Elle s’est réinventée en apprenant le beau et dur métier de bergère mais il lui reste encore à prouver auprès des instances supérieures de l’agriculture qu’elle a fait le bon choix, c’est à dire qu’en respectant les règles administratives et avec un bilan comptable convainquant, elle a su malgré des méthodes artisanales, faire rentrer la vie de son exploitation dans une équation mathématique.
Delphine Détrie accompagne Stéphanie dans le déroulement de son quotidien, dans les joies et les difficultés de se vie rurale, dans ses moments d’euphorie et de découragement.
Stéphanie Maubé , avec deux autres jeunes femmes éleveuses, avait été un des personnages d’un film pour un magazine destiné à la télévision. Il est resté de ce tournage, un lien privilégié entre Stéphanie et la réalisatrice Delphine Détrie au point que celle-ci a eu envie d’y revenir et d’accompagner la bergère durant le passage délicat qu’elle a traversé entre 2016 et 2017 quand elle allait savoir si elle était officiellement reconnue dans la profession.

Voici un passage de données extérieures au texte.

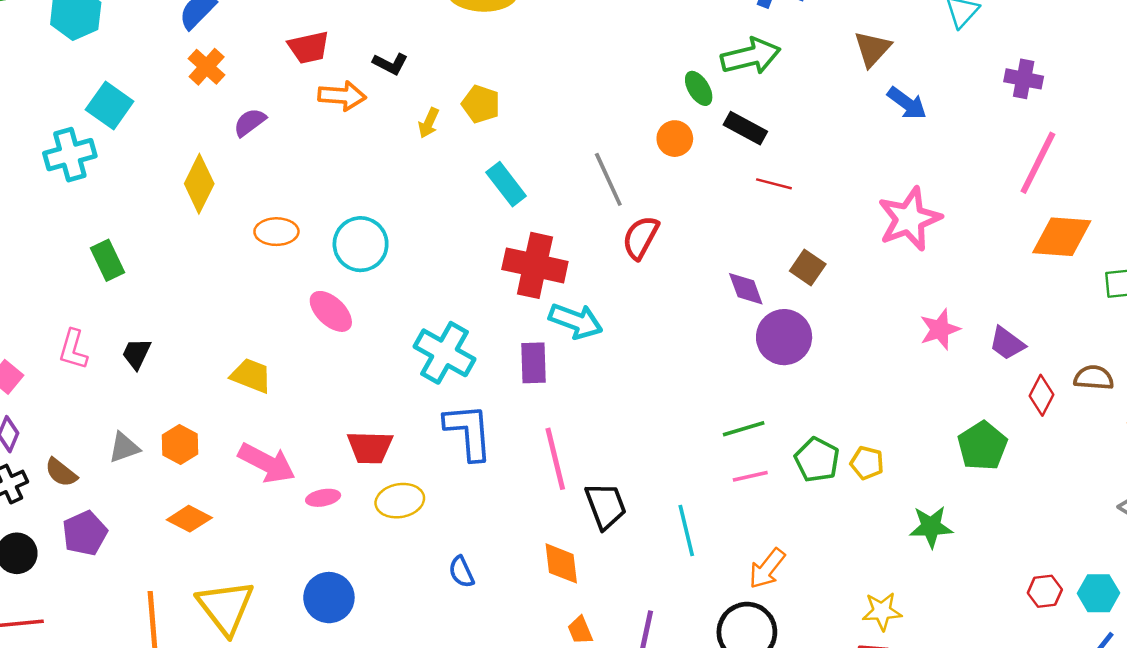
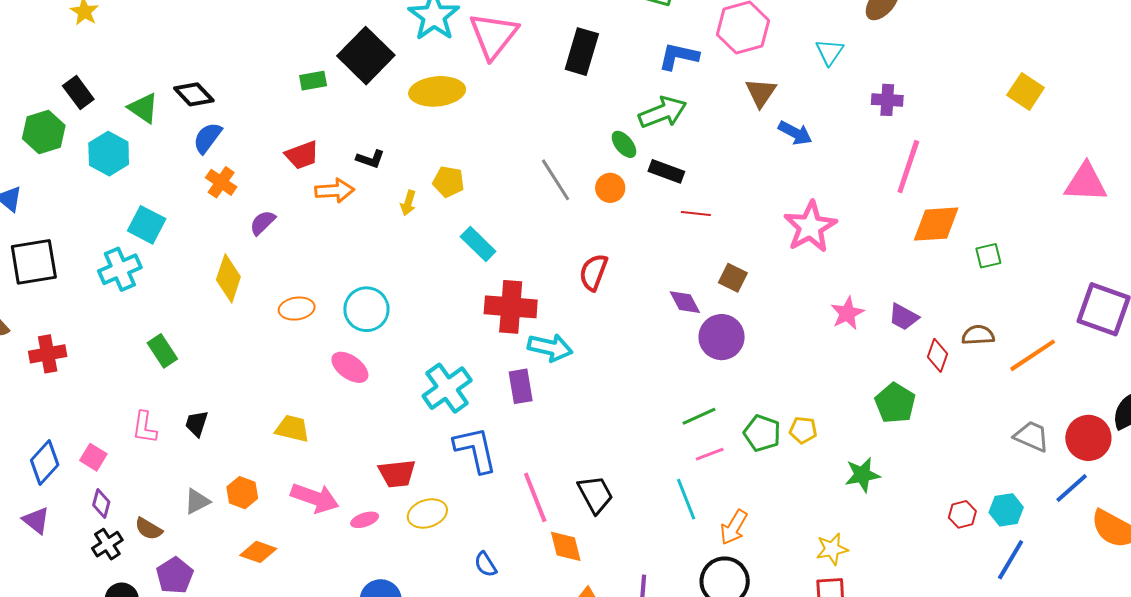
gray line: (608, 179) -> (555, 180), moved
cyan cross: (445, 353) -> (447, 388), turned 33
pink line: (555, 459) -> (535, 497), moved
cyan line: (686, 530) -> (686, 499), moved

Le personnage et le film tiennent dans la réponse que Stéphanie donne à une petite élève en visite avec sa classe qui lui demande quel nom porte son métier.
« Officiellement ça s’appelle exploitante agricole, répond Stéphanie mais moi je préfère te répondre bergère. »
Bergère, Stéphanie l’est de toutes ses forces et sans compter, courageuse et passionnée mais on est loin de l’image qu’on peut se faire de l’éleveuse, de la personne rustique enveloppée dans des vêtements utiles à la fonction, le visage libre de tout maquillage, les cheveux pris dans un foulard…
Stéphanie est apprêtée, maquillée, soigneusement peignée, coquette. Le rouge aux joues, le rimmel sur les cils, les paupières peintes, sa silhouette parfaitement proportionnée de belle jeune femme explique sans doute en partie, avec sa situation de femme célibataire, l’hostilité qu’elle inspire à ses voisins exploitants qui peuvent en venir à détruire les clôtures de ses champs la nuit ou à subtiliser à l’occasion une ou deux bêtes de son cheptel.
« Jeune bergère » est le portrait d’une paysanne atypique au caractère bien trempé et déterminée à prouver qu’elle a fait le bon choix et qu’au milieu de ses brebis et de ses agneaux et en dépit de son look de parisienne branchée, elle est parfaitement à sa place dans les espaces boueux des près salés.
Le film est émaillé de moments émouvants ou savoureux. Dans le premier cas avec l’image persistante d’une brebis prostrée devant le cadavre de son agneau sans doute victime d’une attaque de corbeaux. Dans le second la longue séquence au cours de laquelle Stéphanie tente de convaincre son troupeau réfractaire d’affronter l’eau glacée d’une pièce d’eau du marécage.
Très belle construction contrastée et équilibrée pour introduire dans la paysage de l’élevage et de la ferme, un personnage inédit de paysanne.